Ehliyetsiz olduğu ileri sürülen mirasbırakanın Vasiyetname tarihine yakın günlerde ve sonrasında tedavi görüp görmediği hususunda tarafların bilgisine başvurularak varsa Doktor Raporları, hasta müşahede kâğıtları ve film grafilerinin eksiksiz getirtilmesi, sonrasında işlem tarihinde mirasbırakanın fiil ehliyetinin olup olmadığının tespiti için Adli Tıp Kurumu’ndan Rapor alınması gerekmektedir. [xix]

--------------------------------------------------

[i] Yargıtay (3.) Hukuk Dairesi, 2016/13770 E., 2018/2662 K., 19.03.2018 T.

[ii] Yargıtay (3.) Hukuk Dairesi, 2016/20661 E., 2019/2194 K., 18.03.2019 T.

[iii] Yargıtay (3.) Hukuk Dairesi, 2020/253 E., 2020/1956 K., 04.03.2020 T.

[iv] Yargıtay (3.) Hukuk Dairesi, 2018/1495 E., 2018/11565 K., 14.11.2018 T.

[v] Yargıtay (3.) Hukuk Dairesi, 2016/11858 E., 2016/12182 K., 27.10.2016 T.

[vi] Yargıtay (3.) Hukuk Dairesi, 2017/11562 E., 2019/1223 K., 18.02.2019 T.

[vii] Yargıtay (3.) Hukuk Dairesi, 2017/5651 E., 2019/541 K., 24.01.2019 T.

[viii] Yargıtay (3.) Hukuk Dairesi, 2015/8256 E., 2016/5805 K., 15.01.2018 T.

[ix] Yargıtay (3.) Hukuk Dairesi, 2016/2660 E., 2016/11377 K., 29.09.2016 T.

[x] Yargıtay (3.) Hukuk Dairesi, 2016/11858 E., 2016/12182 K., 27.10.2016 T.

[xi] Yargıtay (3.) Hukuk Dairesi, 2016/20661 E., 2019/2194 K., 18.03.2019 T.

[xii] Yargıtay (3.) Hukuk Dairesi, 2018/1495 E., 2018/11565 K., 13.04.2016 T.

[xiii] Yargıtay (3.) Hukuk Dairesi, 2016/1435 E., 2017/12005 K., 14.09.2017 T.

[xiv] Yargıtay (3.) Hukuk Dairesi, 2016/13569 E., 2018/3696 K., 09.04.2018 T.

[xv] Yargıtay (3.) Hukuk Dairesi, 2017/14130 E., 2019/993 K., 12.02.2019 T.
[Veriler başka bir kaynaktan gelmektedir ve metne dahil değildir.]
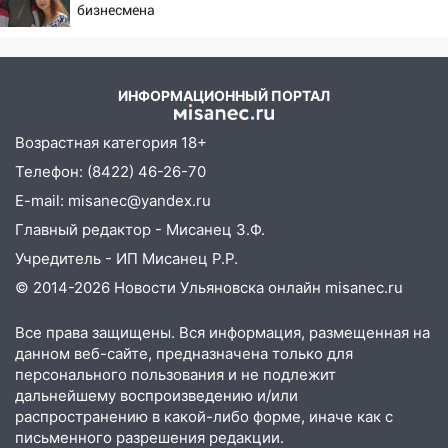
Ульяновской области
бизнесмена
08:30
Поджог со свечой, 16 сгоревших
домов и выстрел за водку
ИНФОРМАЦИОННЫЙ ПОРТАЛ
07:50
Какая погоды будет днем 8
августа
Возрастная категория 18+
06:45
Императорский мост в
Телефон: (8422) 46-26-70
Ульяновске останется закрытым до
E-mail: misanec@yandex.ru
утра 10 августа
Главный редактор - Мисанец З.Ф.
05:18
Судьба готовит сюрприз: гороскоп
Учредитель - ИП Мисанец Р.Р.
на 8 августа — кому повезет с
деньгами, а кого ждет неожиданная
© 2014-2026 Новости Ульяновска онлайн
misanec.ru
встреча
Все права защищены. Вся информация, размещенная на
04:47
В Ульяновской области объявили
данном веб-сайте, предназначена только для
ракетную опасность: звучат сирены
персонального пользования и не подлежит
дальнейшему воспроизведению и/или
07.08.2026
распространению в какой-либо форме, иначе как с
20:40
Ульяновские аграрии смогут
письменного разрешения редакции.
[xvi] Yargıtay (3.) Hukuk Dairesi, 2018/1495 E., 2018/11565 K., 14.11.2018 T.

[xvii] Yargıtay (3.) Hukuk Dairesi, 2016/5336 E., 2017/16125 K., 20.11.2017 T.

[xviii] Yargıtay (3.) Hukuk Dairesi, 2016/15442 E., 2018/3450 K., 04.04.2018 T.

[xix] Yargıtay (3.) Hukuk Dairesi, 2016/216647 E., 2018/8240 K., 10.09.2018 T.